Adams Family Correspondence, volume 5

John Adams to Abigail Adams

John Quincy Adams to John Adams

97 John Adams to John Quincy Adams, 18 February 1783 JA JQA


John Adams to John Quincy Adams, 18 February 1783 Adams, John Adams, John Quincy
John Adams to John Quincy Adams
My dear Son Paris Feb. 18. 1783

You cannot imagine, the Anxiety I have felt on your Account, nor the Pleasure just received from your Letter of Feb. 1. I had heard nothing of you Since the Beginning of December when you was in Stockholm, and then only by the public Papers.

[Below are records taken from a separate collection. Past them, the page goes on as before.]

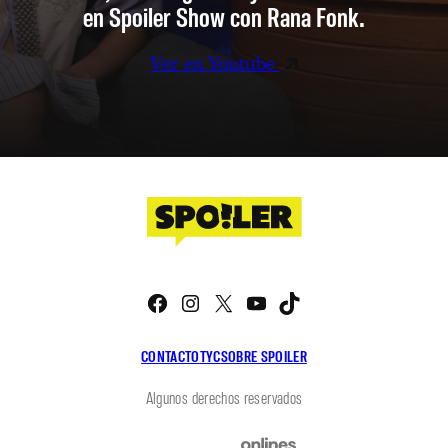
en Spoiler Show con Rana Fonk.
Ver en Youtube
Facebook
Instagram
X
YouTube
TikTok
CONTACTO
TYC
SOBRE SPOILER
Algunos derechos reservados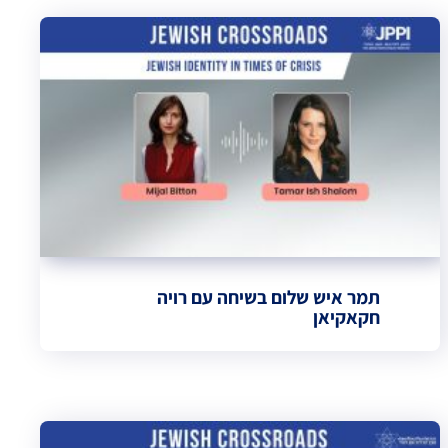
תמר איש שלום בשיחה עם רויה
חקאקיאן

When you arrive at the Hague, you may take your Choice, either to remain there and follow your Studies under the Direction of Mr. Dumas1 or go to Leyden to your former Tutor.2 I believe however for a few days, you had better Stay at the Hague where I expect Soon to have the Pleasure of Seeing you, as I Shall return there, forthwith upon the Signature of the definitive Treaty of Peace.

I have Letters from your Mamma and Several of our Friends the later End of December. They were all well and desired to be remembered very particularly to you.

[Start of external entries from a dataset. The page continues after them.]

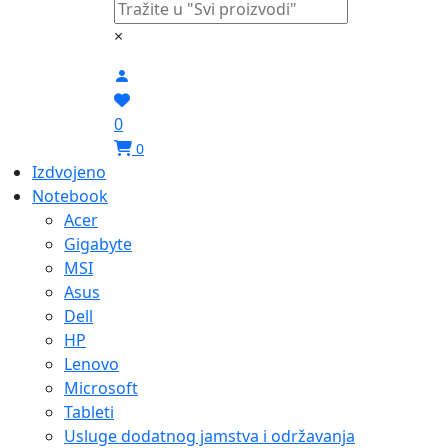
×
0
0
Izdvojeno
Notebook
Acer
Gigabyte
MSI
Asus
Dell
HP
Lenovo
Microsoft
Tableti
Usluge dodatnog jamstva i održavanja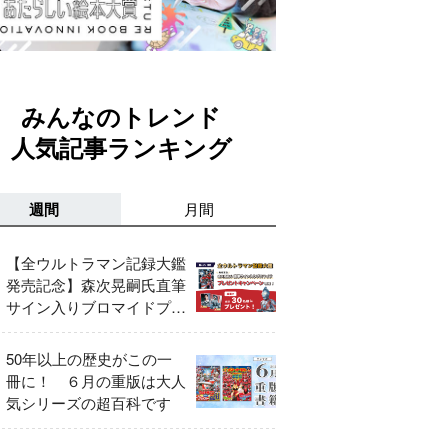
みんなのトレンド
人気記事ランキング
週間
月間
【全ウルトラマン記録大鑑
発売記念】森次晃嗣氏直筆
サイン入りブロマイドプレ
ゼントキャンペーン開催！
50年以上の歴史がこの一
冊に！ ６月の重版は大人
気シリーズの超百科です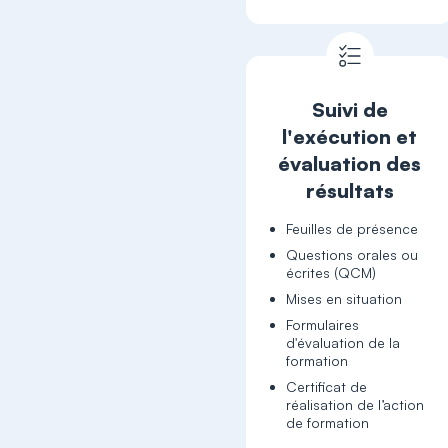
Suivi de
l'exécution et
évaluation des
résultats
Feuilles de présence
Questions orales ou
écrites (QCM)
Mises en situation
Formulaires
d'évaluation de la
formation
Certificat de
réalisation de l’action
de formation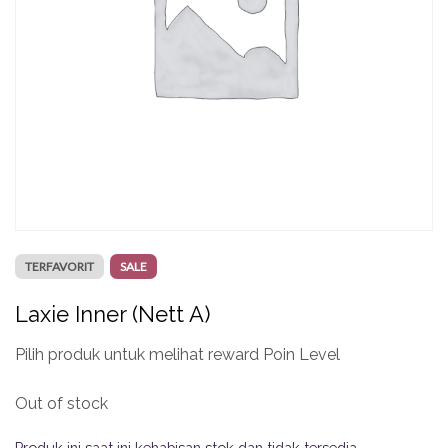
TERFAVORIT
SALE
Laxie Inner (Nett A)
Pilih produk untuk melihat reward Poin Level
Out of stock
Produk ini saat ini kehabisan stok dan tidak tersedia.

I expect to embark for America, in the Spring and Shall take you home with me. Enquire what Vessells are likely to go from the Texel, and what Accommodations we might have on board of any of them.

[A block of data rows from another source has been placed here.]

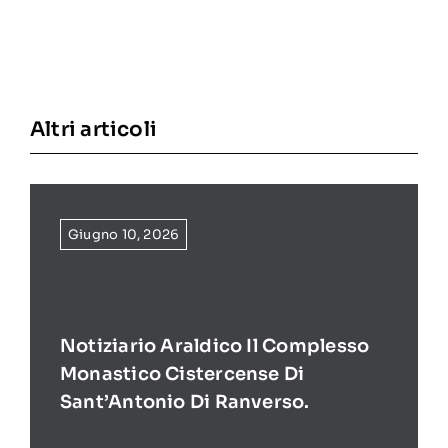
Altri articoli
Giugno 10, 2026
Notiziario Araldico Il Complesso
Monastico Cistercense Di
Sant’Antonio Di Ranverso.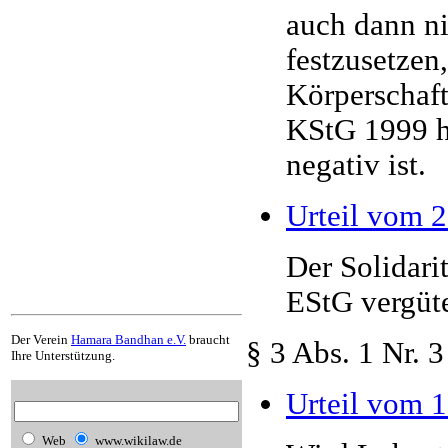
auch dann ni
festzusetzen
Körperschaft
KStG 1999 h
negativ ist.
Urteil vom 
Der Solidari
EStG vergüte
Der Verein
Hamara Bandhan e.V.
braucht
§ 3 Abs. 1 Nr. 
Ihre Unterstützung.
Urteil vom 
Web
www.wikilaw.de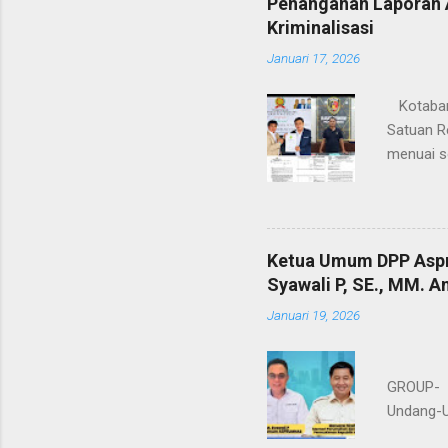
Penanganan Laporan A
Kriminalisasi
Januari 17, 2026
Kotabaru
Satuan Re
menuai s
penyidika
profesi a
2025 yan
advokat,
Ketua Umum DPP Aspr
hukum. L
Syawali P, SE., MM. 
organisa
Januari 19, 2026
Sekretari
period...
Ketera
GROUP- P
Undang-U
pidana b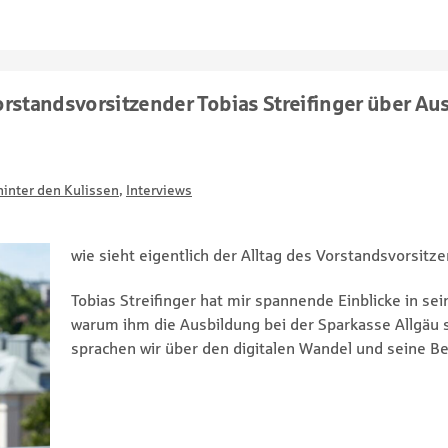
orstandsvorsitzender Tobias Streifinger über A
inter den Kulissen
,
Interviews
wie sieht eigentlich der Alltag des Vorstandsvorsit
Tobias Streifinger hat mir spannende Einblicke in se
warum ihm die Ausbildung bei der Sparkasse Allgäu 
sprachen wir über den digitalen Wandel und seine Be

I am With the tenderest Affection, your Father John Adams

RC (Adams Papers).


C. W. F. Dumas was a frequent correspondent of JA and other American diplomats, an adviser to Congress on diplomatic affairs, and an informal, but paid, American informant and agent at The Hague from 1777. He was also a scholar of languages. Upon his return to Holland in April, JQA chose to study with Dumas rather than to hire a tutor because his father's stay in Europe was now so uncertain. Moreover, Dumas was conveniently located, for he and his wife had moved into and took care of the American legation (see vol. 3:393, note 5 2 , 410, note 3; vol. 4:304, note 3; JA, Diary and Autobiography , 3:9–10, note 6; JA, Papers , 6:72–73, note 7; JQA, Diary , 1:174–175, note 2).


The tutor was a Mr. Wensing (or Wenshing), with whom JQA studied Latin and Greek from Dec. 1780 to June 1781 (see vol. 4: 45, and note 1, 46, 118, and note 1; JQA, Diary , 1:75, note 1, 85).